I snap my head back. Only a couple of seconds later I realize that I’m standing there with my mouth agape. I feel tears coming.
“Y-yes! I understand perfectly!”
The woman offers me a kind smile.
“Welcome to our present. You are now in one of the offices of the SFPT. Can you confirm for me, just in case, that you are Izar Uriarte?”
“Yeah,” I say as I wipe a tear from my right eye.
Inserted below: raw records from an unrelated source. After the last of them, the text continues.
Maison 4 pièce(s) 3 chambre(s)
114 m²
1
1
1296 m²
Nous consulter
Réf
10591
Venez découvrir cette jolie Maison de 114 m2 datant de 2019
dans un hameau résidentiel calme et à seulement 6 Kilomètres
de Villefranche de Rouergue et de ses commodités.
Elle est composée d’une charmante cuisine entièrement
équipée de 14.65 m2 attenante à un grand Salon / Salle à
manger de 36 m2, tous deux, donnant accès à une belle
I want to sob. “W-what’s your name?”
“Why, I’m Garima.”
“Garima… I’m so pleased that we can understand each other. For a moment I thought I would be trapped in a strange world without being able to make myself understood.”
The woman chuckles softly, and then points at the identical device latched on to the skin behind her ear.
“We aren’t born knowing every other language, Izar. That’s why we have technology. In case you lose your translator, just come here or to any of our other offices and we’ll give you a new one. I’m sure that random people would also help you in that case, maybe lend you one.”
I’m overwhelmed. My legs are weakening, my throat closing.
“This is a miracle,” I mumble.
“You will get used to it, dear. I already notified your representative, Chieko Sekiguchi. Very nice girl, I’m sure she’ll be eager to show you our town. You can just walk around for a while if you want. We have a beautiful waiting room beyond that doorway.”
“Y-you have welcomed many others, right?”
“Dear, I don’t know how many. I hope I’m being cordial enough, even though I’ve had the same conversations over and over.”
My mind is going numb. The animal part of my brain is having trouble integrating what’s happening, or maybe it’s trying to push me out of it, as if it has assumed that I’m hallucinating. Garima keeps staring at me calmly. She must have seen it before and it’s nothing to worry about.
“Sit somewhere. Do you have to go to the bathroom?”
“N-no, I’m fine.”
I teeter away towards the arched doorway, and I pass under the hanging wreaths of green and purple flowers. I avoid looking over my shoulder, because I fear that I’m about to break into uncontrollable sobbing.